DANBY Wiske is one of four villages – Appleton, Kirby and Newby alphabetically the others – which take the second part of their name from the river which mooches through that part of north North Yorkshire.

Named from the Old English wisca, meaning water meadow, it’s officially 29 miles long before being subsumed by the Swale but, laid out in a line, might barely stretch from here to the end of the street. In former times the river was also known as the Foulbroke, though it’s always seems pleasant enough to me.

The village, when last anyone counted, had 155 dwellings, 366 inhabitants and what Wikipedia calls “a small Buddhist minority.” There’s a grade I-listed church, a vigorous village hall and – right on the Coast-to-Coast Walk but still 66 miles from Robin Hoods Bay – the White Swan, a licensed oasis.

Lauded in the Good Beer Guide – “a warm welcome to walkers and locals alike” – the Swan has a friendly landlord, excellent ale from Three Brothers (actually two brothers and a brother-in-law) at Eaglescliffe and sticking plasters and things for the footsore. Better yet, there being no shop, it has ten copies of The Northern Echo delivered every day for collection by well-read villagers.

Last week it hosted a jungle-jangle evening of folk dancing – morris, longsword, rapper – and that was best of all.

THE morris side was Black Diamond from Darlington, formed just three years ago. It’s fronted by Neil Appleyard, an affable squire, and accompanied on squeeze box by Chris Davison who had an Edward Lear beard – you remember the old man with a beard? – and wore a hat with so magnificent a feather that he might simultaneously have swept the ceiling for cobwebs (had there been any in the first place, of course.)

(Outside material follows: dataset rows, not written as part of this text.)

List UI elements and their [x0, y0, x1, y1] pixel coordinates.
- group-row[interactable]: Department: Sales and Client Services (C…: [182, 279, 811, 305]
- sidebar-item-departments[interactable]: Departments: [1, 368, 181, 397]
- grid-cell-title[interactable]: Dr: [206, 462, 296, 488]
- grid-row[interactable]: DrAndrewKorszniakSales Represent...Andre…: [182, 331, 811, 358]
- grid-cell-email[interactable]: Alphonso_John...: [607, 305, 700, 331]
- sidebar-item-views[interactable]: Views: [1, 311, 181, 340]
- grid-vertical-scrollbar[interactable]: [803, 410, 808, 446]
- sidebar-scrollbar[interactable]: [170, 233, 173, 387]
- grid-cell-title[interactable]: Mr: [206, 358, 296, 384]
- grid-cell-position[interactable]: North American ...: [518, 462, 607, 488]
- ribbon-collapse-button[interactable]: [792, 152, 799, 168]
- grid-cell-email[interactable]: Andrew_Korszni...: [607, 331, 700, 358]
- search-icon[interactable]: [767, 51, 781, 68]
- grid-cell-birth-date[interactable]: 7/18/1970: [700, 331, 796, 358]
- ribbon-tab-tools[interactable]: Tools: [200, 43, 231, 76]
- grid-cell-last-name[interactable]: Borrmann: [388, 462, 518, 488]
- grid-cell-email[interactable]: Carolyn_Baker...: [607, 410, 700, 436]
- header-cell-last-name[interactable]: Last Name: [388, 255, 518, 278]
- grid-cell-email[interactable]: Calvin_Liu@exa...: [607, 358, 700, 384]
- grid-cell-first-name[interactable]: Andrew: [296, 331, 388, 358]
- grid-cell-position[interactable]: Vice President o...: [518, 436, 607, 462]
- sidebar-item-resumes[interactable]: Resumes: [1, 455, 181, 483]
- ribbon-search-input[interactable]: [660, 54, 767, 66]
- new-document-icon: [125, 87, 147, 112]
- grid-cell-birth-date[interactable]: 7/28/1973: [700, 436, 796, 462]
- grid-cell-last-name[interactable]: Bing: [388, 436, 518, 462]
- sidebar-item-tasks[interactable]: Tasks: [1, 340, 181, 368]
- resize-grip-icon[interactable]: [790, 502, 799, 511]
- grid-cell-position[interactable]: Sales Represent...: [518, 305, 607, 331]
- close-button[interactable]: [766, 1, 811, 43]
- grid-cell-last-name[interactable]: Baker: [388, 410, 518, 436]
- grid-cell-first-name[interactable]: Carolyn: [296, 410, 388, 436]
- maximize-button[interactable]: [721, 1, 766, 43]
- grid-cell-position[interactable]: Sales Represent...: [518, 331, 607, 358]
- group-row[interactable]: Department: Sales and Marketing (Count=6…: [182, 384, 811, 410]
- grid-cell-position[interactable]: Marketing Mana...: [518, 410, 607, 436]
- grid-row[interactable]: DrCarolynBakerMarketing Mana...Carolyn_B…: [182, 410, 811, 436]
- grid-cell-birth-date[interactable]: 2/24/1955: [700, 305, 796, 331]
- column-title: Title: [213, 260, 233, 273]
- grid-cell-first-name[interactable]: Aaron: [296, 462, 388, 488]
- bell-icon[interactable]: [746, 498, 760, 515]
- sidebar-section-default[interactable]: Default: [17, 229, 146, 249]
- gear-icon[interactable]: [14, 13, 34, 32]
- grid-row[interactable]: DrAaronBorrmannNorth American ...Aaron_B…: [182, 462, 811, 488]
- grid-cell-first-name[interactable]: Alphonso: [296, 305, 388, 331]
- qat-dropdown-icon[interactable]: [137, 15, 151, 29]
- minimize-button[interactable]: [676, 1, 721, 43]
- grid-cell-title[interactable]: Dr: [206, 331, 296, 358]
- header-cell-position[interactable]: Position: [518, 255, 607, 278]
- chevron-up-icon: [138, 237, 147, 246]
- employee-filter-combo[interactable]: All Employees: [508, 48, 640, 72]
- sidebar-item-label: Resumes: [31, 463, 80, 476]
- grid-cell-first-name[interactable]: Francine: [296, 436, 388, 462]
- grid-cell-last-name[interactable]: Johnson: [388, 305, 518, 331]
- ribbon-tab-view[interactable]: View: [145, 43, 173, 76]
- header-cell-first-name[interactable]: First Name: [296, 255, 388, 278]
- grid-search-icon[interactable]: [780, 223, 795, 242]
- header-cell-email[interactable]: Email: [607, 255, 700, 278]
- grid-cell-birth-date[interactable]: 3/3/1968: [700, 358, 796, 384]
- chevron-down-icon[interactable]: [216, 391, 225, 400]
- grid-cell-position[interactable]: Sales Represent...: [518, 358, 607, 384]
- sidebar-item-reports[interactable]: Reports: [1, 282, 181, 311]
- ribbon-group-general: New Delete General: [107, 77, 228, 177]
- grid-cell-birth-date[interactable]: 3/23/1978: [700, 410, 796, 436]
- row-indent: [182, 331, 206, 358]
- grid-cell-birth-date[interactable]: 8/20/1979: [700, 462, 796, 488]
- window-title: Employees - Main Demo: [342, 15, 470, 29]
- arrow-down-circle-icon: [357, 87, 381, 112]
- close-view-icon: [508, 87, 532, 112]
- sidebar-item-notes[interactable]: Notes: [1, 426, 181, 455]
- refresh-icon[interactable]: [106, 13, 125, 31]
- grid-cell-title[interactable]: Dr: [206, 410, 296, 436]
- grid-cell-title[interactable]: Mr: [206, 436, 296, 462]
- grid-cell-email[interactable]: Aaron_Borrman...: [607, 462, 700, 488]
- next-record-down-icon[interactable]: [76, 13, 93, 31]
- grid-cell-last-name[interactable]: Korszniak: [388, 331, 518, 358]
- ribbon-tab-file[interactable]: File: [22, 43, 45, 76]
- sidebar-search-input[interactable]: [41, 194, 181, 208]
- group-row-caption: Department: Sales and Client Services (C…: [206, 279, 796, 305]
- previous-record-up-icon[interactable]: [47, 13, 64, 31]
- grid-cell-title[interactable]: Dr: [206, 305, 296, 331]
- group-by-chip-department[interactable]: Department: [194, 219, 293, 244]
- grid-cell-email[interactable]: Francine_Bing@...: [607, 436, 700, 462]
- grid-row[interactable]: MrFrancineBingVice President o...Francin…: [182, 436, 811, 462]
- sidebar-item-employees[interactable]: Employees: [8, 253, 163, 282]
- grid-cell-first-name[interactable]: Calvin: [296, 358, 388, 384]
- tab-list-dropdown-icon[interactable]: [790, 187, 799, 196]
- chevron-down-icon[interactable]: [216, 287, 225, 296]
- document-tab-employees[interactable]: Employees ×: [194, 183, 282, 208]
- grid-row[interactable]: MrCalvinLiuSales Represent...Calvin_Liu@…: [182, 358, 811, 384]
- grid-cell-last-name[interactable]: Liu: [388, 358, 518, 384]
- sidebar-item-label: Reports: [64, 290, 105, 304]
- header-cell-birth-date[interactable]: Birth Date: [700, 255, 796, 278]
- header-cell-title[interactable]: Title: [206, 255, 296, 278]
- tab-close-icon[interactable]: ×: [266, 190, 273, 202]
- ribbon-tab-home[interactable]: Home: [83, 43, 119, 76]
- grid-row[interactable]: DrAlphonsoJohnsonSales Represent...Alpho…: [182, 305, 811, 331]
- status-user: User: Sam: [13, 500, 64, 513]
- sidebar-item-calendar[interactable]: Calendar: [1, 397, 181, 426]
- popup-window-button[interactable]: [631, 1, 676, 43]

Chris reckoned himself the oldest. The youngest may barely have been able to get into the pub unaccompanied, a veritable morris minor.

Helen, another Black Diamond, essayed explanation to a pair of visiting Californians, a bit like translating the rules of cricket but without the aid of a tea towel. The Americans looked bewildered, as probably many of their compatriots had done after the last presidential election.

Pull the other one? It has bells on.

Darlington has three morris sides, it transpires, one called Locos in Motion after the No 1 engine on the Stockton and Darlington Railway. Black Diamond was No 3. “I couldn’t remember the No 2 and couldn’t name it after No 5 because that was Chittaprat,” said Neil.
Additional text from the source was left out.